Failure to run ClearML experiment (User aborted: stopping task (3))

mmartin9684-sil commented 1 year ago

A recurring error occurs when running experiments via ClearML on the AQuA server, in which the setup of the Docker container for the experiment aborts immediately after Poetry is installed and before the Python packages are installed.

Sample error log (experiment):

`2023-06-27 02:34:44 installing poetry from spec 'poetry==1.2.2'... 2023-06-27 02:34:49 installed package poetry 1.2.2, installed using Python 3.8.10 These apps are now globally available

poetry done! ✨ 🌟 ✨ ?25hUsing environment access token CLEARML_AUTH_TOKEN=**** 2023-06-27 02:34:49 User aborted: stopping task (3)`

In the case of this specific experiment, the experiment was queued to run immediately after another experiment on the langtech_40gb queue.
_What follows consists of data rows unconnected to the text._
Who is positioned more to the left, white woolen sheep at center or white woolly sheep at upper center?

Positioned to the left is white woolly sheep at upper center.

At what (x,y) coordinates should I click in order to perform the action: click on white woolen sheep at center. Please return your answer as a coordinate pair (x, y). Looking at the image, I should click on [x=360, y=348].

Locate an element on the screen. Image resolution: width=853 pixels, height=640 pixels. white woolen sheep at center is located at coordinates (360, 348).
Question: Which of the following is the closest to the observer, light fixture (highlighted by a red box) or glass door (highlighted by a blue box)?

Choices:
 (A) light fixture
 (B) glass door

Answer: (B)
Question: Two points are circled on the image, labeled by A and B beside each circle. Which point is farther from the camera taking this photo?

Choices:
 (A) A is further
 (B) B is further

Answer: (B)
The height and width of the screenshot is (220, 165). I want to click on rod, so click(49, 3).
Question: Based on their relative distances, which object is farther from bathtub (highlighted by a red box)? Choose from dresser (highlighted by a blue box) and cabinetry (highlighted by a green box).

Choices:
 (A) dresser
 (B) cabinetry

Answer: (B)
The preceding experiment saved checkpoints (2 x 5.5GB).

mmartin9684-sil commented 1 year ago

Submitting the same experiment a second time on the same queue (langtech_40gb) resulted in the same error. No other experiments were running at the time, and no experiments had been run for ~6-8 hours.
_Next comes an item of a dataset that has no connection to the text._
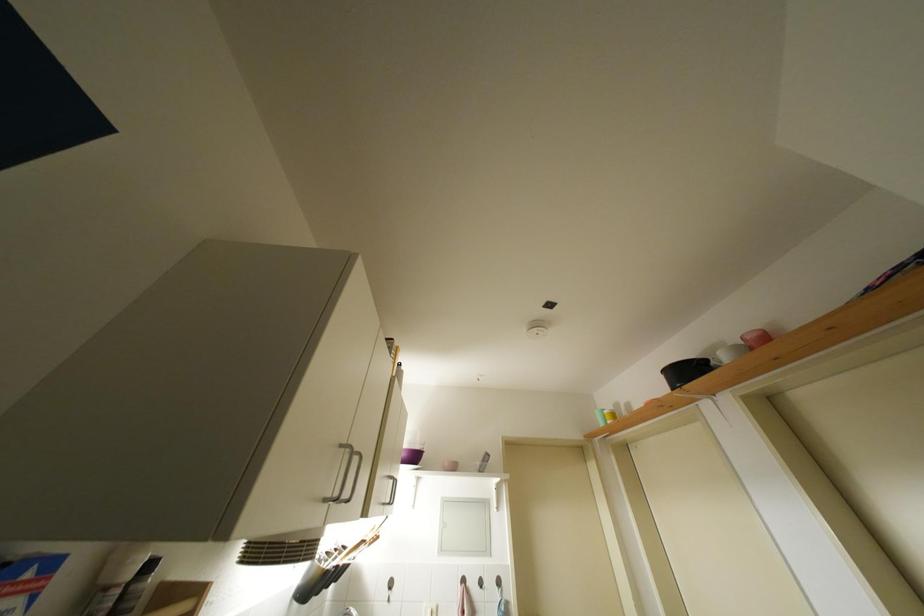 Identify the location of green cup. (604, 416).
mmartin9684-sil commented 1 year ago

Submitting the same experiment a third time on a different queue (idx_40gb) resulted in the same error.

mmartin9684-sil commented 1 year ago

Similar experiments on langtech_40gb and idx_40gb queues that are encountering the same error.

Nearly identical experiments ran successfully yesterday.

Note that ClearML doesn't recognize this failure condition immediately. Both these experiments failed 20 minutes ago, and ClearML continues to report them as 'Running'.

mshannon-sil commented 1 year ago

Seems like the issue might be related to the clearml configuration. The final line before the error is ?25hUsing environment access token CLEARML_AUTH_TOKEN=********, and in successful runs the line that should follow is Current configuration (clearml_agent v1.2.4rc2, location: /tmp/clearml.conf): after which it should output the configuration to the log. I'm investigating why that's not happening and will provide an update when I find more information.

mmartin9684-sil commented 1 year ago

Another experiment ran into this error this morning (although most experiments seem to be running successfully).

This experiment was running the 'translate' script (rather than the 'experiment' script). Two other experiments were running concurrently. This was the second of 4 runs of the 'translate' script were in the same queue (serval_production); the first run succeeded, and the third run started successfully immediately after this failure.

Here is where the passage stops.